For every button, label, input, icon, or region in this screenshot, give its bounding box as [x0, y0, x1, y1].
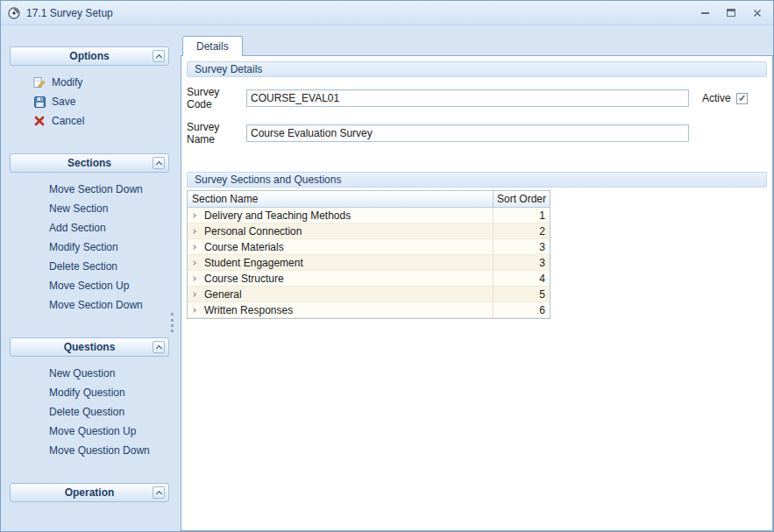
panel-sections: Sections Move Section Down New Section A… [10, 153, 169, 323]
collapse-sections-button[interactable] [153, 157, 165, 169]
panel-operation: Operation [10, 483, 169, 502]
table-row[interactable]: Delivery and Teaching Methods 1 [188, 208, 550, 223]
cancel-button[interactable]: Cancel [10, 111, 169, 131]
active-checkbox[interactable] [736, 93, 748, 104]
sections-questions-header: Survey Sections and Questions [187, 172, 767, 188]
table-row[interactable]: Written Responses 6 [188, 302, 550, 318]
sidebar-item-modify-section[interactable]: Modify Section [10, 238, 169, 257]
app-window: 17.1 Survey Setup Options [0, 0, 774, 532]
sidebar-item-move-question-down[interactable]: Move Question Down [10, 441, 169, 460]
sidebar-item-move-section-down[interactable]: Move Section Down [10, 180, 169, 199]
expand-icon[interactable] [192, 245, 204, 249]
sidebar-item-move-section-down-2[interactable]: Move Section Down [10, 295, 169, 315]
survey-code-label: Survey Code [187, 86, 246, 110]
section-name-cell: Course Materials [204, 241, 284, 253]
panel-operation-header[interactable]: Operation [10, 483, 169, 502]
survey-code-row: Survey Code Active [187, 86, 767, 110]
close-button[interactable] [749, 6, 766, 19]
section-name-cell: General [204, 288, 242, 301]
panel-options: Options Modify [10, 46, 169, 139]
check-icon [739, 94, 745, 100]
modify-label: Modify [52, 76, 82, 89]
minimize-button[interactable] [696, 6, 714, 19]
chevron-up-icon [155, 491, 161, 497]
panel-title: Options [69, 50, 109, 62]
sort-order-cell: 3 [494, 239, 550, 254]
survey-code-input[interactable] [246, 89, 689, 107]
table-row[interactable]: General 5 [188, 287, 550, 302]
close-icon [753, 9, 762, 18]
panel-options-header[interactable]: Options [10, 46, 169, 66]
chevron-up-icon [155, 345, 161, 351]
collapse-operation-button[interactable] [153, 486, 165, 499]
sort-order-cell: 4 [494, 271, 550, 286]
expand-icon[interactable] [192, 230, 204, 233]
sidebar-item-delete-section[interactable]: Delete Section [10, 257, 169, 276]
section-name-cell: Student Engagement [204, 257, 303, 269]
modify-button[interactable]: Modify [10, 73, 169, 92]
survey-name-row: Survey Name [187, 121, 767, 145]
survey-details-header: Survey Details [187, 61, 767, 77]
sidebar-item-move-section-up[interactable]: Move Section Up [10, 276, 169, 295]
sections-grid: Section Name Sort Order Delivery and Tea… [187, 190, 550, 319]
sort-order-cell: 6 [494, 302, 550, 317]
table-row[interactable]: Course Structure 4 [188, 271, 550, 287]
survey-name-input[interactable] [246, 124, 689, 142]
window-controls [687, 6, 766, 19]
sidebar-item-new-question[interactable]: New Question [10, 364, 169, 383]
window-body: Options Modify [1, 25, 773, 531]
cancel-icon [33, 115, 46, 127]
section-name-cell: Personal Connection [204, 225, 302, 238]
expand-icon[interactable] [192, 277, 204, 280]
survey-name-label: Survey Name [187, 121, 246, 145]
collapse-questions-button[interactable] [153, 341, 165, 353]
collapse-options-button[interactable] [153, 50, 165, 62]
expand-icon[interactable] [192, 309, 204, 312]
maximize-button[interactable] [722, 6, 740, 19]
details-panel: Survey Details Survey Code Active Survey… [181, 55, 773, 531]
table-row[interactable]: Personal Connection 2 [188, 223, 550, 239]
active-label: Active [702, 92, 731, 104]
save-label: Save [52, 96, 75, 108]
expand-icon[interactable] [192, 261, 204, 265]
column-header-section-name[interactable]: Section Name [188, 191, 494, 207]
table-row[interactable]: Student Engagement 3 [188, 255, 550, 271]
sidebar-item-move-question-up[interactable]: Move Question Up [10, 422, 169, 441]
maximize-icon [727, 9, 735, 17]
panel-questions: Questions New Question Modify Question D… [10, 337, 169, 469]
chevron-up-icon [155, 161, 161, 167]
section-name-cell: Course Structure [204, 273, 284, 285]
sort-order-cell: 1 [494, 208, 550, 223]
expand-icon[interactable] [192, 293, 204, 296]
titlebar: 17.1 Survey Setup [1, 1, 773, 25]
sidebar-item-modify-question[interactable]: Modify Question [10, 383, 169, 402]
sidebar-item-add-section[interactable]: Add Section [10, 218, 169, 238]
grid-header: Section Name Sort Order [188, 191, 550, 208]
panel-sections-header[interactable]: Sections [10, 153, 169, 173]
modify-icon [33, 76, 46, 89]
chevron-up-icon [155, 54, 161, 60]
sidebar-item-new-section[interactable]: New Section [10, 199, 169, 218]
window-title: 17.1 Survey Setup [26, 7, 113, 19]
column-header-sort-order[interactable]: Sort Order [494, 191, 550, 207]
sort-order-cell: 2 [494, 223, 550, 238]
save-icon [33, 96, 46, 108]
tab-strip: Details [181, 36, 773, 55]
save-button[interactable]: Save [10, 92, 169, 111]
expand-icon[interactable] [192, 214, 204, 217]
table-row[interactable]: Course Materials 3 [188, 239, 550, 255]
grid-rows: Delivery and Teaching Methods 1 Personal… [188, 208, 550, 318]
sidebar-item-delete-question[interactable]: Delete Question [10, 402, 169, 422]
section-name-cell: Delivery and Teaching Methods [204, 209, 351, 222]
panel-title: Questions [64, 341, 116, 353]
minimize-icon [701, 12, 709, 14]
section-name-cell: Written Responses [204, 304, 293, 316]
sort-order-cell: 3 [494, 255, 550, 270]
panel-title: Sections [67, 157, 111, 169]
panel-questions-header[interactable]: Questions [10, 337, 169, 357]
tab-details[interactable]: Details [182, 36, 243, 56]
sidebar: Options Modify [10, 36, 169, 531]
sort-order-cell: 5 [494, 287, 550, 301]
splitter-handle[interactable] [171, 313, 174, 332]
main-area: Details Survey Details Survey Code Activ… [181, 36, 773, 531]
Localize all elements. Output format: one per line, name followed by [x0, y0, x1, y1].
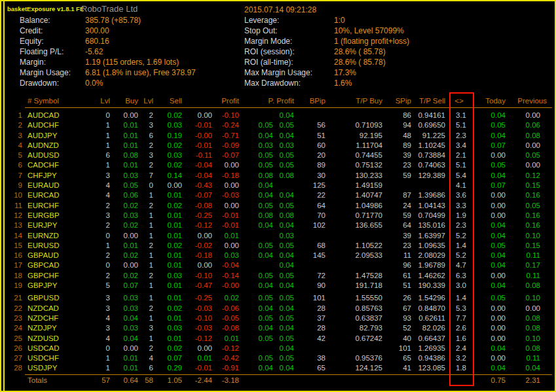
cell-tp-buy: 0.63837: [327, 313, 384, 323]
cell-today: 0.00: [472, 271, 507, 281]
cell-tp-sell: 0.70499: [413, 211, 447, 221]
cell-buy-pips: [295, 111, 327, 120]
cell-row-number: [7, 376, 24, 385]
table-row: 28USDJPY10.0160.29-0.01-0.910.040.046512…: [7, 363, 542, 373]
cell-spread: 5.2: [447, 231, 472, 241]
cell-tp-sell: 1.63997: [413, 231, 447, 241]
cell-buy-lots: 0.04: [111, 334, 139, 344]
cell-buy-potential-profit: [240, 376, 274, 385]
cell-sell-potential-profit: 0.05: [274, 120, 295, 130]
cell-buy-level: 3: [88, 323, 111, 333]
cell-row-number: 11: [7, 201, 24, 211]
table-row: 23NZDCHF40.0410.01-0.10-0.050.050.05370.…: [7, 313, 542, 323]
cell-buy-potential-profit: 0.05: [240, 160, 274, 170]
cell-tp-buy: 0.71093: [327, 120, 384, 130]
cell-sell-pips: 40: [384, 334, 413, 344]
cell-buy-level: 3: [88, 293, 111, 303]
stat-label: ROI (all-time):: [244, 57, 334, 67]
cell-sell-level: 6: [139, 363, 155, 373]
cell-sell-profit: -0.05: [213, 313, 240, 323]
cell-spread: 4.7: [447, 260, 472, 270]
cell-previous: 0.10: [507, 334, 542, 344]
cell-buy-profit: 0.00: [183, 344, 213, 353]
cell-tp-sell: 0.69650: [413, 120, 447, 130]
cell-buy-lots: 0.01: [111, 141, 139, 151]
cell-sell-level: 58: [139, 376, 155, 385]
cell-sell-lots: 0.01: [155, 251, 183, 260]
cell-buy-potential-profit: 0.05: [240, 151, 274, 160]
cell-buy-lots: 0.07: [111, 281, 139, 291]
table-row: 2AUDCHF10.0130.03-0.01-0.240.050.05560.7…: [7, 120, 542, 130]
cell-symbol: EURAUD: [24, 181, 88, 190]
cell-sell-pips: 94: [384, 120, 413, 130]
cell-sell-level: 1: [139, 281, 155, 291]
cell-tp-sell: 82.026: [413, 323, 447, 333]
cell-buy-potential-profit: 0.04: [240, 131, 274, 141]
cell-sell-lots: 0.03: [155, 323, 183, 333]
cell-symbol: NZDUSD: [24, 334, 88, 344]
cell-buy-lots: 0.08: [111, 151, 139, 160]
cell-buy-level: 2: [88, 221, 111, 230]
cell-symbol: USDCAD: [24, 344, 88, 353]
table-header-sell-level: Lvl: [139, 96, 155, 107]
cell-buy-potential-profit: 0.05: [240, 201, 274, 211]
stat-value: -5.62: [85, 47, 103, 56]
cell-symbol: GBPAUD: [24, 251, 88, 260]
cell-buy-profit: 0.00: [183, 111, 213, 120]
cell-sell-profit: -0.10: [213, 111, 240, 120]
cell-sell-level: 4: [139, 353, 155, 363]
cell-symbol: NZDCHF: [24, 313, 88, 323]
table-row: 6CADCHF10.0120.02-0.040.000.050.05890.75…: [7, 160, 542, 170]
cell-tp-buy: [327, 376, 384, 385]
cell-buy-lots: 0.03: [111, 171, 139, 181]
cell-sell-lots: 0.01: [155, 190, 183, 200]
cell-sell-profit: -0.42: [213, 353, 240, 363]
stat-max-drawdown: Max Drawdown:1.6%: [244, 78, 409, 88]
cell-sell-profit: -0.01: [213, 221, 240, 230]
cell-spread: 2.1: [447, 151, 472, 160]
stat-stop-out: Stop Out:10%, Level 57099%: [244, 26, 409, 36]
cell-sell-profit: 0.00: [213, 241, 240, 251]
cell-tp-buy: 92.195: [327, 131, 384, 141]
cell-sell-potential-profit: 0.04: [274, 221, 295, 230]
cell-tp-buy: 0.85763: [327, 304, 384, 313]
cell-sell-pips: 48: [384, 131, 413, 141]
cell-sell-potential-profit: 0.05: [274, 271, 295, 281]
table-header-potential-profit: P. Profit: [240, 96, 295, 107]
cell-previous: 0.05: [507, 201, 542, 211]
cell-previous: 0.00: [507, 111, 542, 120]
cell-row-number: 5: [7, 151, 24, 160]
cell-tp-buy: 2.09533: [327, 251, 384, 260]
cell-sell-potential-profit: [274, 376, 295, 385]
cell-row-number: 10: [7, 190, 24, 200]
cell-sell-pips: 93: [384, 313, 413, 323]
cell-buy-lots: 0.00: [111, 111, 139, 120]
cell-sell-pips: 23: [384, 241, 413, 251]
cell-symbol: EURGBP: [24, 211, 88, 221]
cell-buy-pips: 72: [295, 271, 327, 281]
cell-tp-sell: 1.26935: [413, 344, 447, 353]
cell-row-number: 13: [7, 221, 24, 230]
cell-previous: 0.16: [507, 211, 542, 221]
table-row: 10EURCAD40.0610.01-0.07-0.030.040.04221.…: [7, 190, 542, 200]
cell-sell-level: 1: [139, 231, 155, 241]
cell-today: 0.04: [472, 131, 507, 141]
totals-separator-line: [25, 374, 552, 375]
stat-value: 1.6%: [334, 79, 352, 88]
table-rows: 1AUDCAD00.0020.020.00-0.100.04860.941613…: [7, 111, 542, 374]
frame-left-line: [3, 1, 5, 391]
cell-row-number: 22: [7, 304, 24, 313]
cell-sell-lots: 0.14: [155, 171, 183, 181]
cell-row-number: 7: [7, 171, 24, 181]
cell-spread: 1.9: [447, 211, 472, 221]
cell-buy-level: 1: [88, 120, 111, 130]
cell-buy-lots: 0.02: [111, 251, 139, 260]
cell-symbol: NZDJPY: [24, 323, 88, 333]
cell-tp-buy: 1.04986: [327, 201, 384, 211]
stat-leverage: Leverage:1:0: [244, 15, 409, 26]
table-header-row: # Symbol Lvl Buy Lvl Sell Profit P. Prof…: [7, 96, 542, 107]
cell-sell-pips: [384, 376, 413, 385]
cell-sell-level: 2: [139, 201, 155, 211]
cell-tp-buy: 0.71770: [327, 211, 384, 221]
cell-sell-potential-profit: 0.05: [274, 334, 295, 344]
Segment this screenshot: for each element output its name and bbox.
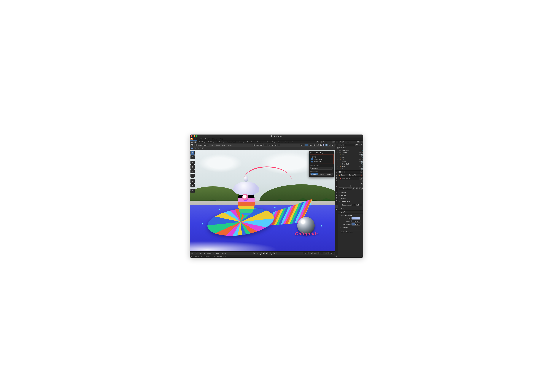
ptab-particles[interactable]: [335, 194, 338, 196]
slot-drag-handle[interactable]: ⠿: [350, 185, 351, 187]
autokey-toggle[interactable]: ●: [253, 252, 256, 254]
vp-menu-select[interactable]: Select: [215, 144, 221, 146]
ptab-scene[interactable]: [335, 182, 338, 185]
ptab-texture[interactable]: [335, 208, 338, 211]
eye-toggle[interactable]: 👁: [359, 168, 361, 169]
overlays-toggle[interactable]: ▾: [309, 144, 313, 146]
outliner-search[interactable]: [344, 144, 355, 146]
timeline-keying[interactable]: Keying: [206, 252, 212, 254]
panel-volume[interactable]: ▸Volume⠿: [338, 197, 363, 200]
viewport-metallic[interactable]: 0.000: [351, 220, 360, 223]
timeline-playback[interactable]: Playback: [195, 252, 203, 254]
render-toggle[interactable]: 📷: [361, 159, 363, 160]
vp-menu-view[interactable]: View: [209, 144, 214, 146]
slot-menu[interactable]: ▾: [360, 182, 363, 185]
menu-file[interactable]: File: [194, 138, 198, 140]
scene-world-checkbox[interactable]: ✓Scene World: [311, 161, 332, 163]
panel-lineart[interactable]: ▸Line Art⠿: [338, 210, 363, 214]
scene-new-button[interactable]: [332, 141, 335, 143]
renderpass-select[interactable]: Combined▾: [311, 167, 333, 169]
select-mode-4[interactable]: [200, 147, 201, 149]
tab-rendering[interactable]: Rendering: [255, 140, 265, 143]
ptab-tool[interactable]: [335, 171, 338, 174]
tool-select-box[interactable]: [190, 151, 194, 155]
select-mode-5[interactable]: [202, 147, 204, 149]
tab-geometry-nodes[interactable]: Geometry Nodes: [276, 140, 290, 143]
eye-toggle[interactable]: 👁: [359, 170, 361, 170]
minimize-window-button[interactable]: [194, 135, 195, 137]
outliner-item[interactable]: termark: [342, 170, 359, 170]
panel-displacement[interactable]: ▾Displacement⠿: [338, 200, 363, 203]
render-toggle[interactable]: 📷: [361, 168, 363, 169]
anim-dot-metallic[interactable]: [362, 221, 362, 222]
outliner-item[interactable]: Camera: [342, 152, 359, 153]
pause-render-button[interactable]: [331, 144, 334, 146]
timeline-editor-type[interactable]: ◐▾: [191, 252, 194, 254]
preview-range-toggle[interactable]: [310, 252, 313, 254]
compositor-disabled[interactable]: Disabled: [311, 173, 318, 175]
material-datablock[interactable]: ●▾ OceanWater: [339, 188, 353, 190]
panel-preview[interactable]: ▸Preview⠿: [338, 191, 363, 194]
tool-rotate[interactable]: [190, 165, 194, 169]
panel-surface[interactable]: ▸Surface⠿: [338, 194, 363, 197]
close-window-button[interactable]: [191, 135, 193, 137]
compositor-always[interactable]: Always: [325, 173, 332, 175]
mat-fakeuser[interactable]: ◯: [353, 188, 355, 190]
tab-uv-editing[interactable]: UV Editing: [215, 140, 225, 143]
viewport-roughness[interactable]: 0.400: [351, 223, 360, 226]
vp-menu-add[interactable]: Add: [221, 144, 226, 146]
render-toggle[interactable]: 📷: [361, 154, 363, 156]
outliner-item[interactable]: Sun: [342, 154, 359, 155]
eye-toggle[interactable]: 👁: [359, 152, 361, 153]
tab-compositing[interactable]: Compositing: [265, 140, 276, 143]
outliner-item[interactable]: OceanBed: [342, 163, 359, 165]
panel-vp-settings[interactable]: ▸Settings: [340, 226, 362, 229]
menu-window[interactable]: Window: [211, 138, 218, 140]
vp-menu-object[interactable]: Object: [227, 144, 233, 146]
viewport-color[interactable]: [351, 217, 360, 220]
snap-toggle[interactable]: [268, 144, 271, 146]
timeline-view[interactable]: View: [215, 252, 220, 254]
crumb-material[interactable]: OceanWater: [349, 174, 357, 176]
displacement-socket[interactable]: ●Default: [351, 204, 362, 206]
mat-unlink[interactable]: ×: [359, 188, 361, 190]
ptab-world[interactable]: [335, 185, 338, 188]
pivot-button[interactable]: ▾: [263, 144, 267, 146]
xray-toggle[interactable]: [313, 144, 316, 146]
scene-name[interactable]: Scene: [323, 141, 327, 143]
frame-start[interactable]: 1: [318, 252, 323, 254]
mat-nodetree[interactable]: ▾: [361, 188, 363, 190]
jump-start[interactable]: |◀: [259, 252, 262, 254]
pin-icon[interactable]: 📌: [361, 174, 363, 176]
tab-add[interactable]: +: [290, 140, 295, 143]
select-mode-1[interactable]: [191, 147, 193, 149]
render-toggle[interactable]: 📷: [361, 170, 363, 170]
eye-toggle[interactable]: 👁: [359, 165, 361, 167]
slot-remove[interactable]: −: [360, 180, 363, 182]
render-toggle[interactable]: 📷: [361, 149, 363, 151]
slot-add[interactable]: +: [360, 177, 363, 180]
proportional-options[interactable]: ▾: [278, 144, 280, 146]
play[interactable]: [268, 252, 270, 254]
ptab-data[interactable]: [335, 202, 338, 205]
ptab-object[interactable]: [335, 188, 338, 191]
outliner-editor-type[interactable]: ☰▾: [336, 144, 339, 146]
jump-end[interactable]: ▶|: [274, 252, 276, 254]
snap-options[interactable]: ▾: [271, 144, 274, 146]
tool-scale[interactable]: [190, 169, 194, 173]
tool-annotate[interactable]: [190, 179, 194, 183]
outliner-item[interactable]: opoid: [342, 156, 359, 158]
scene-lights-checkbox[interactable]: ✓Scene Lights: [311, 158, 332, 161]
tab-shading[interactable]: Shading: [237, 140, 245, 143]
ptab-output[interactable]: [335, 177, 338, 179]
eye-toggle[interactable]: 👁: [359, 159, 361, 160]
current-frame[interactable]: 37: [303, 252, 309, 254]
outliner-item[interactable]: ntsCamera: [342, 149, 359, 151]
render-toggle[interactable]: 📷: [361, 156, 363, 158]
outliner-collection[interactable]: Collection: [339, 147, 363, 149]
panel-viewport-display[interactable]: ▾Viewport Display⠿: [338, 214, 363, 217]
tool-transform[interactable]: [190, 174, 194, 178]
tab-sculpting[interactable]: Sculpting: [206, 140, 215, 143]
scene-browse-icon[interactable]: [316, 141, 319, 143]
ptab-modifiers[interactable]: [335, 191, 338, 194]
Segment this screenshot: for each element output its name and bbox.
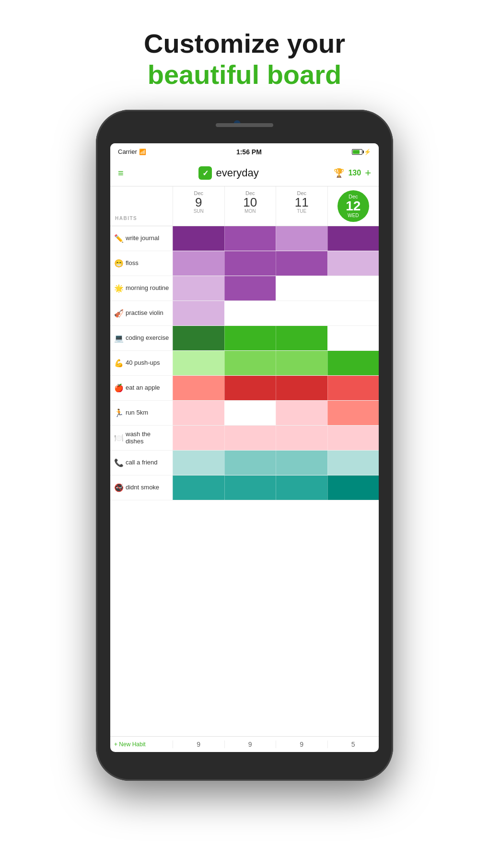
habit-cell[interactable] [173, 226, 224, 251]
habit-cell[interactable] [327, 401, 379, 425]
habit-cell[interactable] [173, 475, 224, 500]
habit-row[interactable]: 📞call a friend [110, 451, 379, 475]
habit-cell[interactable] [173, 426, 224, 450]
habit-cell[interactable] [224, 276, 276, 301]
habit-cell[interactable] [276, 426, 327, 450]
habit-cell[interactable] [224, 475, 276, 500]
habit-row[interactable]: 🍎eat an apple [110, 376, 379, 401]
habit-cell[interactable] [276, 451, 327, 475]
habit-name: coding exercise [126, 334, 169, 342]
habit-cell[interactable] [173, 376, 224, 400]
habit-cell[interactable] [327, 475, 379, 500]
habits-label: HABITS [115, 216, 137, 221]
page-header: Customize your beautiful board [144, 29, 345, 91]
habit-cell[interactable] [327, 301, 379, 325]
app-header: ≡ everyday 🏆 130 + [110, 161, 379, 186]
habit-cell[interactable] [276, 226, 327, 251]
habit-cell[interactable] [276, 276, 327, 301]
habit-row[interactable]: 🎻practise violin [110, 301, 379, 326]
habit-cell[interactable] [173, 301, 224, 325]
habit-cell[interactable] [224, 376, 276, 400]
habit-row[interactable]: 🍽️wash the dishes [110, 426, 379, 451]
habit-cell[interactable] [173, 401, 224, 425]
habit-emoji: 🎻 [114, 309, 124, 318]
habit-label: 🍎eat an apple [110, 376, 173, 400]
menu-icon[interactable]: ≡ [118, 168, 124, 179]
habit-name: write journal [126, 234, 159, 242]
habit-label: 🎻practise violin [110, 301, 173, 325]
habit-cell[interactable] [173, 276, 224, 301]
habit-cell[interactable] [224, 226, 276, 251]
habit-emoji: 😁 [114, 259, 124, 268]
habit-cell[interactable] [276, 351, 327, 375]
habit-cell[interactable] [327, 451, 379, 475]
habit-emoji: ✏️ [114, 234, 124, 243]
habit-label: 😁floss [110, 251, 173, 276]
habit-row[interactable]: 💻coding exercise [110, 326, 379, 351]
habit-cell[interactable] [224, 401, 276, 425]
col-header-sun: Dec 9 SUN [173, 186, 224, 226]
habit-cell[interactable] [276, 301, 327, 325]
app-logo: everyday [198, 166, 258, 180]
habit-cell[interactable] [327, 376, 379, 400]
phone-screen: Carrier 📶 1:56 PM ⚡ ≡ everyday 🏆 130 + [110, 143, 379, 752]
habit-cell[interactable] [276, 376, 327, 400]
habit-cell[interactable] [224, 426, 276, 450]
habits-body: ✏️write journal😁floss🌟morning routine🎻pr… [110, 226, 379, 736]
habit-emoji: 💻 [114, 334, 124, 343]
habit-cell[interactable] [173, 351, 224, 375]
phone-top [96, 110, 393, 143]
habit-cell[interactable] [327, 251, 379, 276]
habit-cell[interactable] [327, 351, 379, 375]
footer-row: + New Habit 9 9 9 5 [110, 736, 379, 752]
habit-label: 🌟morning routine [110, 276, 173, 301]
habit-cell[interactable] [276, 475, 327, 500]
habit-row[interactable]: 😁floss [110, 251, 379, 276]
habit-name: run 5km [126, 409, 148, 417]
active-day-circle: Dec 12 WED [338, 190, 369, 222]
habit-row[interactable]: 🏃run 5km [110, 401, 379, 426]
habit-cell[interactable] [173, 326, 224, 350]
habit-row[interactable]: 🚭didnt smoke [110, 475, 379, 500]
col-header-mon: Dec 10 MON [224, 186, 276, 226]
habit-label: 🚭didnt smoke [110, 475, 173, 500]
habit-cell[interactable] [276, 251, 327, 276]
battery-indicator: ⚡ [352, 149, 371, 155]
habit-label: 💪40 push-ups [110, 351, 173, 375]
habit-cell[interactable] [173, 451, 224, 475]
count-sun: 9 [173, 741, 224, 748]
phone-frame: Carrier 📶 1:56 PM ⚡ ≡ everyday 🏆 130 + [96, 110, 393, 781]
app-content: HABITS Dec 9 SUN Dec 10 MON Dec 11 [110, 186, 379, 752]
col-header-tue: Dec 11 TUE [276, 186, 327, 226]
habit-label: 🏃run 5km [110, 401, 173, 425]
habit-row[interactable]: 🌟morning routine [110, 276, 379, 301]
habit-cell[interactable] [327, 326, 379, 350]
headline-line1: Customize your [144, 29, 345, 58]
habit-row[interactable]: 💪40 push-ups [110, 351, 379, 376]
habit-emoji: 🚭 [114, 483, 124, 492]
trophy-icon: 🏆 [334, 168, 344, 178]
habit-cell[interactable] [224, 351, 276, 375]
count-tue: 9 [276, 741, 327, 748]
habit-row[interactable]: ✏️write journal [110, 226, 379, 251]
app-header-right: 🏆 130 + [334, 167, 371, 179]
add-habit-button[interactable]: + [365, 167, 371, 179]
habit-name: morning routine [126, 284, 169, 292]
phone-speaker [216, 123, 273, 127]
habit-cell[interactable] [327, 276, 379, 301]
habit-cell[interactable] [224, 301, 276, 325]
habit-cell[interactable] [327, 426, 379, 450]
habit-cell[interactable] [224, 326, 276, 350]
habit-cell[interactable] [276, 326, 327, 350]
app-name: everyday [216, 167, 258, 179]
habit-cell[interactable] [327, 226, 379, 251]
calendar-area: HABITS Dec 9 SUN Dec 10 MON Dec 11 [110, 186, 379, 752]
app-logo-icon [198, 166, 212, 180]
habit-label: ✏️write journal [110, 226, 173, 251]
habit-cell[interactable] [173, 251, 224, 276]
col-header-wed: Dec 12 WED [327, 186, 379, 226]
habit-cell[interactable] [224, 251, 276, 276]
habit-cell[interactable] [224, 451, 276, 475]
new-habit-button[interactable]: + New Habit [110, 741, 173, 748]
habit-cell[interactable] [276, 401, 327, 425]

═══

For every line above that includes the string "Setup", copy the line.

app-window: 17.1 Survey Setup Options [0, 0, 774, 532]
titlebar: 17.1 Survey Setup [1, 1, 773, 25]
window-title: 17.1 Survey Setup [26, 7, 113, 19]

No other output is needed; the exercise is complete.